Print all records exactly, pictures left out.

━━ Given records

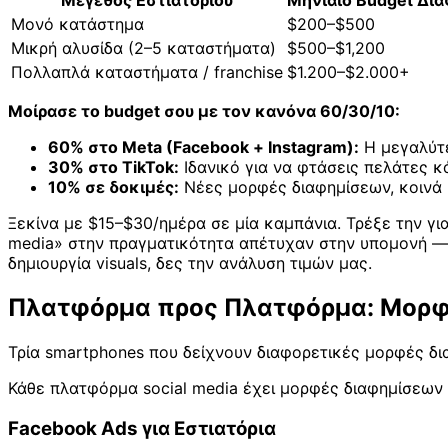
Μέγεθος Εστιατορίου
Μηνιαίο Budget Δι
Μονό κατάστημα
$200–$500
Μικρή αλυσίδα (2–5 καταστήματα)
$500–$1,200
Πολλαπλά καταστήματα / franchise
$1.200–$2.000+
Μοίρασε το budget σου με τον κανόνα 60/30/10:
60% στο Meta (Facebook + Instagram):
Η μεγαλύτε
30% στο TikTok:
Ιδανικό για να φτάσεις πελάτες κά
10% σε δοκιμές:
Νέες μορφές διαφημίσεων, κοινά ή
Ξεκίνα με $15–$30/ημέρα σε μία καμπάνια. Τρέξε την γι
media» στην πραγματικότητα απέτυχαν στην υπομονή — ξ
δημιουργία visuals, δες την ανάλυση τιμών μας.
Πλατφόρμα προς Πλατφόρμα: Μορφέ
Τρία smartphones που δείχνουν διαφορετικές μορφές δι
Κάθε πλατφόρμα social media έχει μορφές διαφημίσεων π
Facebook Ads για Εστιατόρια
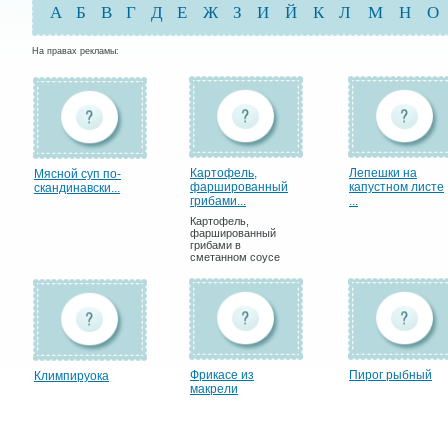
А
Б
В
Г
Д
Е
Ж
З
И
Й
К
Л
М
Н
О
На правах рекламы:
Картофель,
Лепешки на
Мясной суп по-
фаршированный
капустном листе
скандинавски...
грибами...
...
Картофель,
фаршированный
грибами в
сметанном соусе
Фрикасе из
Пирог рыбный
Климпируока
макрели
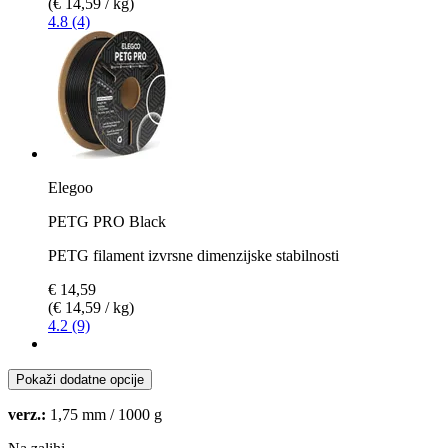
(€ 14,59 / kg)
4.8 (4)
Elegoo
PETG PRO Black
PETG filament izvrsne dimenzijske stabilnosti
€ 14,59
(€ 14,59 / kg)
4.2 (9)
Pokaži dodatne opcije
verz.:
1,75 mm / 1000 g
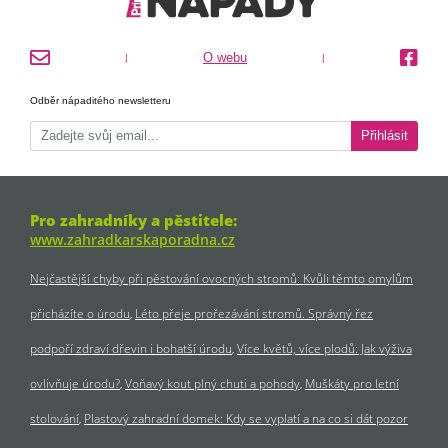
O webu
|
|
Odběr nápaditého newsletteru
Přihlásit
Pro zahradníky a pěstitele:
www.zahradkarskaporadna.cz
Nejčastější chyby při pěstování ovocných stromů: Kvůli těmto omylům
přicházíte o úrodu
Léto přeje prořezávání stromů. Správný řez
podpoří zdraví dřevin i bohatší úrodu
Více květů, více plodů: Jak výživa
ovlivňuje úrodu?
Voňavý kout plný chuti a pohody
Muškáty pro letní
stolování
Plastový zahradní domek: Kdy se vyplatí a na co si dát pozor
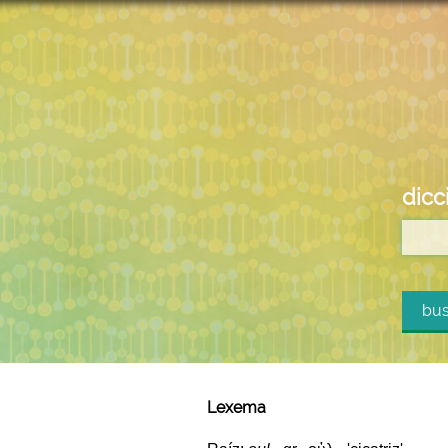
dicc
bus
Lexema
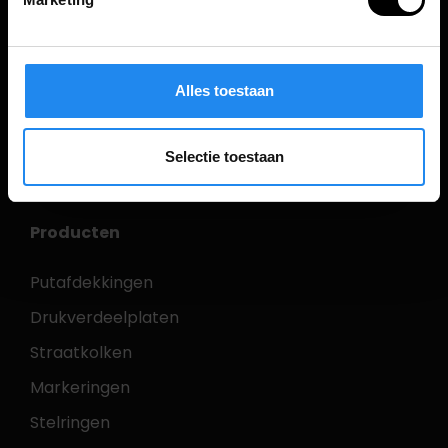
Transportweg 3
7442 CT Nijverdal
0548 - 616 612
Alles toestaan
info@oogink.nl
Selectie toestaan
CONTACT
Producten
Putafdekkingen
Drukverdeelplaten
Straatkolken
Markeringen
Stelringen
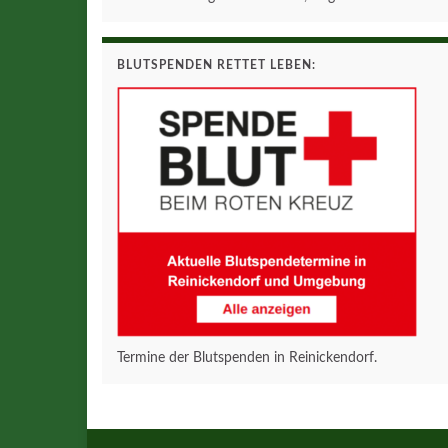
BLUTSPENDEN RETTET LEBEN:
Termine der Blutspenden in Reinickendorf.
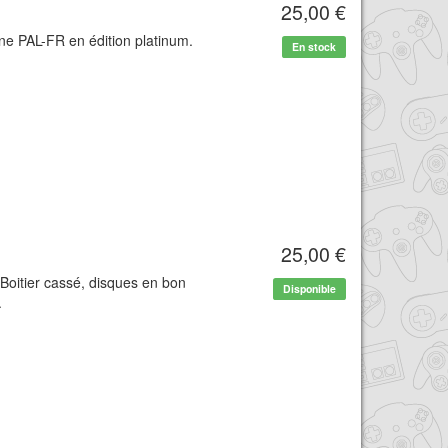
25,00 €
ne PAL-FR en édition platinum.
En stock
25,00 €
 Boitier cassé, disques en bon
Disponible
.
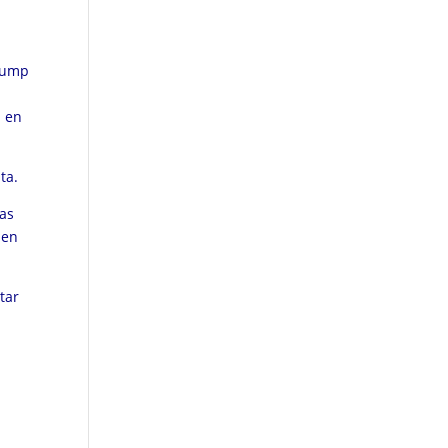
 Jump
a en
lta.
as
 en
tar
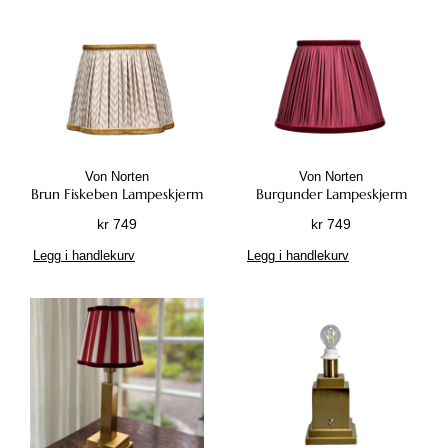
Von Norten
Von Norten
Brun Fiskeben Lampeskjerm
Burgunder Lampeskjerm
kr
749
kr
749
Legg i handlekurv
Legg i handlekurv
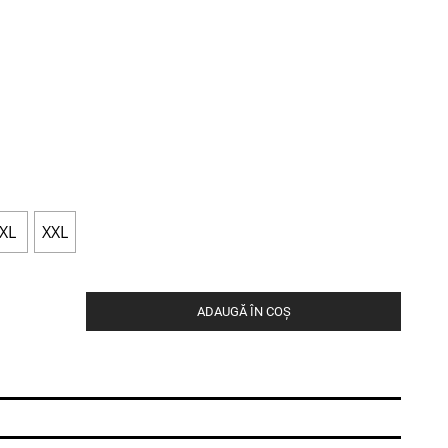
XL
XXL
ADAUGĂ ÎN COȘ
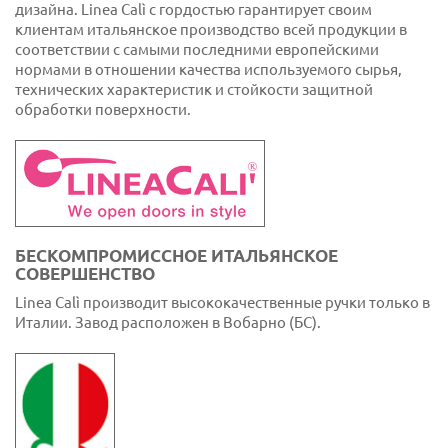
дизайна. Linea Calì с гордостью гарантирует своим
клиентам итальянское производство всей продукции в
соответствии с самыми последними европейскими
нормами в отношении качества используемого сырья,
технических характеристик и стойкости защитной
обработки поверхности.
БЕСКОМПРОМИССНОЕ ИТАЛЬЯНСКОЕ
СОВЕРШЕНСТВО
Linea Calì производит высококачественные ручки только в
Италии. Завод расположен в Вобарно (БС).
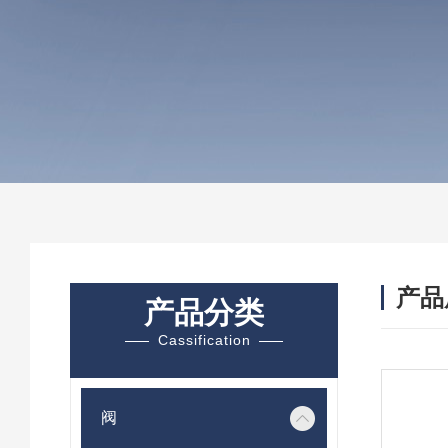
产品
产品分类
Cassification
阀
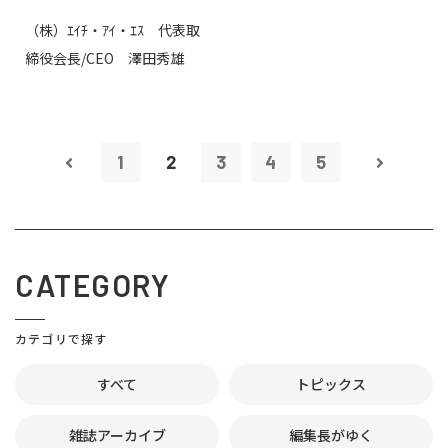
（株）ｴｲﾁ・ｱｲ・ｴｽ 代表取
締役会長/CEO 澤田秀雄
1
2
3
4
5
CATEGORY
カテゴリで探す
すべて
トピックス
雑誌アーカイブ
編集長がゆく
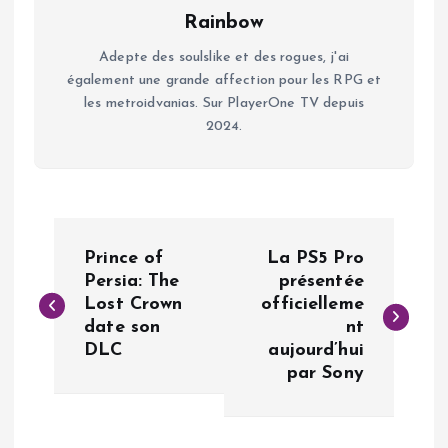
Rainbow
Adepte des soulslike et des rogues, j'ai
également une grande affection pour les RPG et
les metroidvanias. Sur PlayerOne TV depuis
2024.
N
Prince of
La PS5 Pro
a
Persia: The
présentée
Lost Crown
officielleme
date son
nt
v
DLC
aujourd’hui
par Sony
i
g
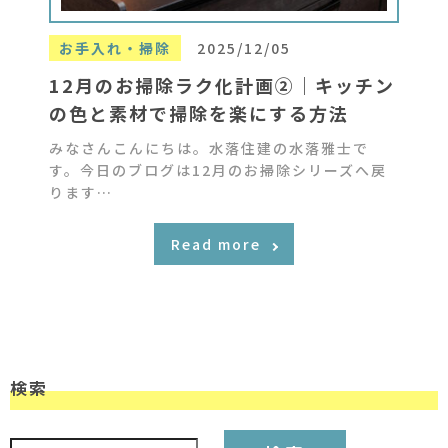
お手入れ・掃除
2025/12/05
12月のお掃除ラク化計画②｜キッチン
の色と素材で掃除を楽にする方法
みなさんこんにちは。水落住建の水落雅士で
す。今日のブログは12月のお掃除シリーズへ戻
ります…
Read more
検索
検索:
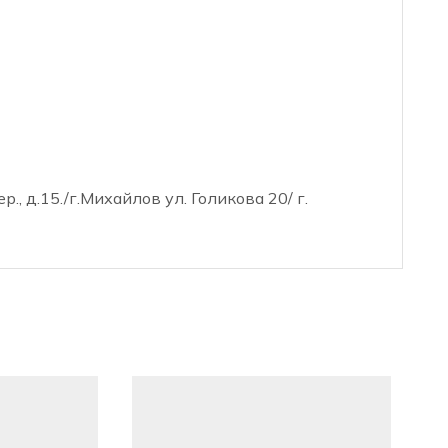
, д.15./г.Михайлов ул. Голикова 20/ г.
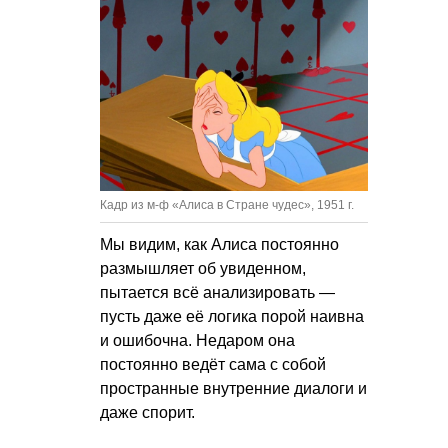
Кадр из м-ф «Алиса в Стране чудес», 1951 г.
Мы видим, как Алиса постоянно
размышляет об увиденном,
пытается всё анализировать —
пусть даже её логика порой наивна
и ошибочна. Недаром она
постоянно ведёт сама с собой
пространные внутренние диалоги и
даже спорит.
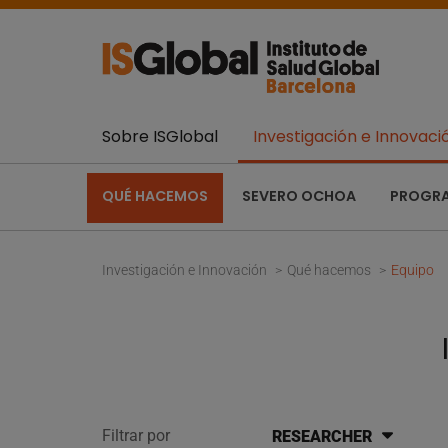
Sobre ISGlobal
Investigación e Innovaci
QUÉ HACEMOS
SEVERO OCHOA
PROGR
Investigación e Innovación
Qué hacemos
Equipo
Filtrar por
RESEARCHER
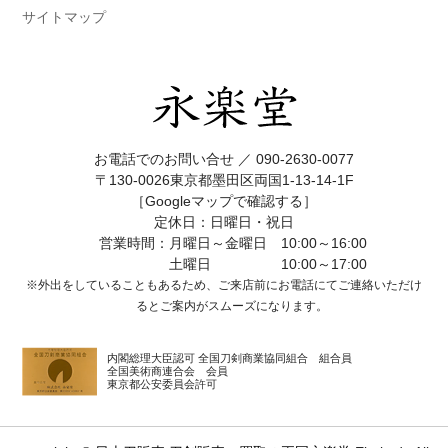
サイトマップ
お電話でのお問い合せ ／
090-2630-0077
〒130-0026東京都墨田区両国1-13-14-1F
［Googleマップで確認する］
定休日：日曜日・祝日
営業時間：月曜日～金曜日 10:00～16:00
土曜日 10:00～17:00
※外出をしていることもあるため、ご来店前にお電話にてご連絡いただけ
ると
ご案内がスムーズになります。
内閣総理大臣認可 全国刀剣商業協同組合 組合員
全国美術商連合会 会員
東京都公安委員会許可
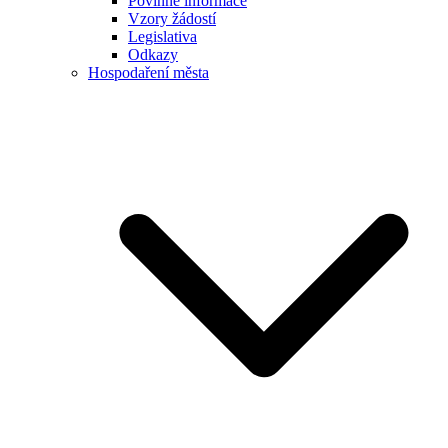
Povinné informace
Vzory žádostí
Legislativa
Odkazy
Hospodaření města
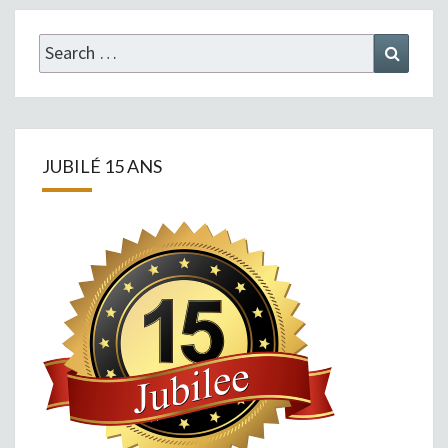
Search
Search
for:
JUBILÉ 15 ANS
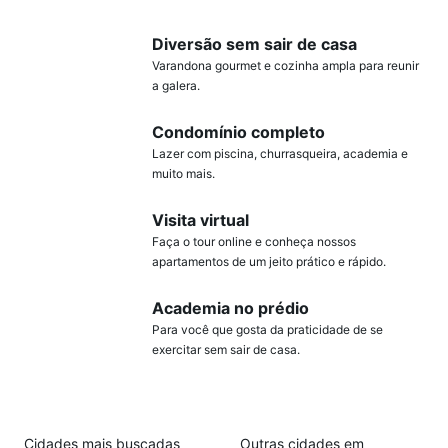
Diversão sem sair de casa
Varandona gourmet e cozinha ampla para reunir
a galera.
Condomínio completo
Lazer com piscina, churrasqueira, academia e
muito mais.
Visita virtual
Faça o tour online e conheça nossos
apartamentos de um jeito prático e rápido.
Academia no prédio
Para você que gosta da praticidade de se
exercitar sem sair de casa.
Cidades mais buscadas
Outras cidades em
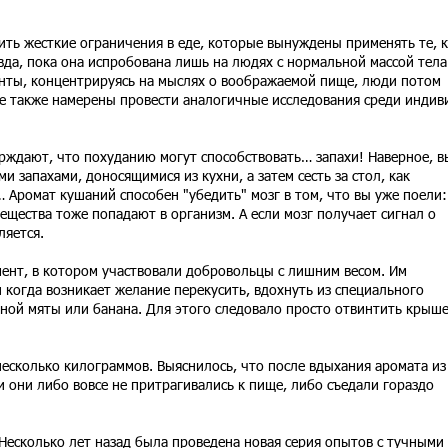
ть жесткие ограничения в еде, которые вынуждены применять те, 
вда, пока она испробована лишь на людях с нормальной массой тела
енты, концентрируясь на мыслях о воображаемой пище, люди потом
е также намерены провести аналогичные исследования среди индив
рждают, что похуданию могут способствовать… запахи! Наверное, в
 запахами, доносящимися из кухни, а затем сесть за стол, как
… Аромат кушаний способен "убедить" мозг в том, что вы уже поели:
щества тоже попадают в организм. А если мозг получает сигнал о
ляется.
мент, в котором участвовали добровольцы с лишним весом. Им
и когда возникает желание перекусить, вдохнуть из специального
чной мяты или банана. Для этого следовало просто отвинтить крыш
есколько килограммов. Выяснилось, что после вдыхания аромата из
и они либо вовсе не притрагивались к пище, либо съедали гораздо
Несколько лет назад была проведена новая серия опытов с тучными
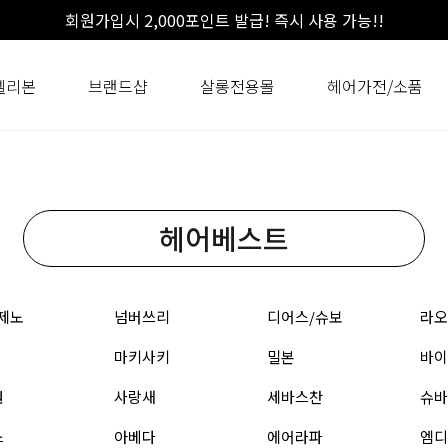
회원가입시 2,000포인트 발급! 즉시 사용 가능!!
셀리본
브랜드샵
살롱전용몰
헤어가전/소품
헤어베스트
제노
넘버쓰리
디어스/슈보
라오
마키사키
밀본
바이
원
사랑새
세바스찬
슈바
스
아베다
에어라파
엠디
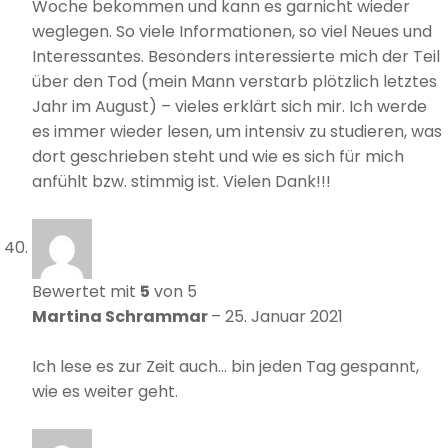
Woche bekommen und kann es garnicht wieder
weglegen. So viele Informationen, so viel Neues und
Interessantes. Besonders interessierte mich der Teil
über den Tod (mein Mann verstarb plötzlich letztes
Jahr im August) – vieles erklärt sich mir. Ich werde
es immer wieder lesen, um intensiv zu studieren, was
dort geschrieben steht und wie es sich für mich
anfühlt bzw. stimmig ist. Vielen Dank!!!
Bewertet mit
5
von 5
Martina Schrammar
–
25. Januar 2021
Ich lese es zur Zeit auch… bin jeden Tag gespannt,
wie es weiter geht.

━━━━

Answer box:
Μέγεθος Εστιατορίου
Μηνιαίο Budget Δι
Μονό κατάστημα
$200–$500
Μικρή αλυσίδα (2–5 καταστήματα)
$500–$1,200
Πολλαπλά καταστήματα / franchise
$1.200–$2.000+
Μοίρασε το budget σου με τον κανόνα 60/30/10:
60% στο Meta (Facebook + Instagram):
Η μεγαλύτε
30% στο TikTok:
Ιδανικό για να φτάσεις πελάτες κά
10% σε δοκιμές:
Νέες μορφές διαφημίσεων, κοινά ή
Ξεκίνα με $15–$30/ημέρα σε μία καμπάνια. Τρέξε την γι
media» στην πραγματικότητα απέτυχαν στην υπομονή — ξ
δημιουργία visuals, δες την ανάλυση τιμών μας.
Πλατφόρμα προς Πλατφόρμα: Μορφέ
Τρία smartphones που δείχνουν διαφορετικές μορφές δι
Κάθε πλατφόρμα social media έχει μορφές διαφημίσεων π
Facebook Ads για Εστιατόρια
А
Б
В
Г
Д
Е
Ж
З
И
Й
К
Л
М
Н
О
На правах рекламы:
Картофель,
Лепешки на
Мясной суп по-
фаршированный
капустном листе
скандинавски...
грибами...
...
Картофель,
фаршированный
грибами в
сметанном соусе
Фрикасе из
Пирог рыбный
Климпируока
макрели
(€ 14,59 / kg)
4.8 (4)
Elegoo
PETG PRO Black
PETG filament izvrsne dimenzijske stabilnosti
€ 14,59
(€ 14,59 / kg)
4.2 (9)
Pokaži dodatne opcije
verz.:
1,75 mm / 1000 g
O webu
|
|
Odběr nápaditého newsletteru
Přihlásit
Pro zahradníky a pěstitele:
www.zahradkarskaporadna.cz
Nejčastější chyby při pěstování ovocných stromů: Kvůli těmto omylům
přicházíte o úrodu
Léto přeje prořezávání stromů. Správný řez
podpoří zdraví dřevin i bohatší úrodu
Více květů, více plodů: Jak výživa
ovlivňuje úrodu?
Voňavý kout plný chuti a pohody
Muškáty pro letní
stolování
Plastový zahradní domek: Kdy se vyplatí a na co si dát pozor
dicc
bus
Lexema
Transportweg 3
7442 CT Nijverdal
0548 - 616 612
Alles toestaan
info@oogink.nl
Selectie toestaan
CONTACT
Producten
Putafdekkingen
Drukverdeelplaten
Straatkolken
Markeringen
Stelringen
BLUTSPENDEN RETTET LEBEN:
Termine der Blutspenden in Reinickendorf.
25,00 €
ne PAL-FR en édition platinum.
En stock
25,00 €
 Boitier cassé, disques en bon
Disponible
.
 Jump
a en
lta.
as
 en
tar
Von Norten
Von Norten
Brun Fiskeben Lampeskjerm
Burgunder Lampeskjerm
kr
749
kr
749
Legg i handlekurv
Legg i handlekurv
XL
XXL
ADAUGĂ ÎN COȘ
дизайна. Linea Calì с гордостью гарантирует своим
клиентам итальянское производство всей продукции в
соответствии с самыми последними европейскими
нормами в отношении качества используемого сырья,
технических характеристик и стойкости защитной
обработки поверхности.
БЕСКОМПРОМИССНОЕ ИТАЛЬЯНСКОЕ
СОВЕРШЕНСТВО
Linea Calì производит высококачественные ручки только в
Италии. Завод расположен в Вобарно (БС).
产品
产品分类
Cassification
阀
（株）ｴｲﾁ・ｱｲ・ｴｽ 代表取
締役会長/CEO 澤田秀雄
1
2
3
4
5
CATEGORY
カテゴリで探す
すべて
トピックス
雑誌アーカイブ
編集長がゆく
Rainbow
Adepte des soulslike et des rogues, j'ai
également une grande affection pour les RPG et
les metroidvanias. Sur PlayerOne TV depuis
2024.
N
Prince of
La PS5 Pro
a
Persia: The
présentée
Lost Crown
officielleme
date son
nt
v
DLC
aujourd’hui
par Sony
i
g
お手入れ・掃除
2025/12/05
12月のお掃除ラク化計画②｜キッチン
の色と素材で掃除を楽にする方法
みなさんこんにちは。水落住建の水落雅士で
す。今日のブログは12月のお掃除シリーズへ戻
ります…
Read more
検索
検索:
, д.15./г.Михайлов ул. Голикова 20/ г.
Кадр из м-ф «Алиса в Стране чудес», 1951 г.
Мы видим, как Алиса постоянно
размышляет об увиденном,
пытается всё анализировать —
пусть даже её логика порой наивна
и ошибочна. Недаром она
постоянно ведёт сама с собой
пространные внутренние диалоги и
даже спорит.
Sobre ISGlobal
Investigación e Innovaci
QUÉ HACEMOS
SEVERO OCHOA
PROGR
Investigación e Innovación
Qué hacemos
Equipo
Filtrar por
RESEARCHER
サイトマップ
お電話でのお問い合せ ／
090-2630-0077
〒130-0026東京都墨田区両国1-13-14-1F
［Googleマップで確認する］
定休日：日曜日・祝日
営業時間：月曜日～金曜日 10:00～16:00
土曜日 10:00～17:00
※外出をしていることもあるため、ご来店前にお電話にてご連絡いただけ
ると
ご案内がスムーズになります。
内閣総理大臣認可 全国刀剣商業協同組合 組合員
全国美術商連合会 会員
東京都公安委員会許可
Povinné informace
Vzory žádostí
Legislativa
Odkazy
Hospodaření města
Search
Search
for:
JUBILÉ 15 ANS
Diversão sem sair de casa
Varandona gourmet e cozinha ampla para reunir
a galera.
Condomínio completo
Lazer com piscina, churrasqueira, academia e
muito mais.
Visita virtual
Faça o tour online e conheça nossos
apartamentos de um jeito prático e rápido.
Academia no prédio
Para você que gosta da praticidade de se
exercitar sem sair de casa.
Cidades mais buscadas
Outras cidades em
ть жесткие ограничения в еде, которые вынуждены применять те, 
вда, пока она испробована лишь на людях с нормальной массой тела
енты, концентрируясь на мыслях о воображаемой пище, люди потом
е также намерены провести аналогичные исследования среди индив
рждают, что похуданию могут способствовать… запахи! Наверное, в
 запахами, доносящимися из кухни, а затем сесть за стол, как
… Аромат кушаний способен "убедить" мозг в том, что вы уже поели:
щества тоже попадают в организм. А если мозг получает сигнал о
ляется.
мент, в котором участвовали добровольцы с лишним весом. Им
и когда возникает желание перекусить, вдохнуть из специального
чной мяты или банана. Для этого следовало просто отвинтить крыш
есколько килограммов. Выяснилось, что после вдыхания аромата из
и они либо вовсе не притрагивались к пище, либо съедали гораздо
Несколько лет назад была проведена новая серия опытов с тучными
회원가입시 2,000포인트 발급! 즉시 사용 가능!!
셀리본
브랜드샵
살롱전용몰
헤어가전/소품
헤어베스트
제노
넘버쓰리
디어스/슈보
라오
마키사키
밀본
바이
원
사랑새
세바스찬
슈바
스
아베다
에어라파
엠디
Woche bekommen und kann es garnicht wieder
weglegen. So viele Informationen, so viel Neues und
Interessantes. Besonders interessierte mich der Teil
über den Tod (mein Mann verstarb plötzlich letztes
Jahr im August) – vieles erklärt sich mir. Ich werde
es immer wieder lesen, um intensiv zu studieren, was
dort geschrieben steht und wie es sich für mich
anfühlt bzw. stimmig ist. Vielen Dank!!!
Bewertet mit
5
von 5
Martina Schrammar
–
25. Januar 2021
Ich lese es zur Zeit auch… bin jeden Tag gespannt,
wie es weiter geht.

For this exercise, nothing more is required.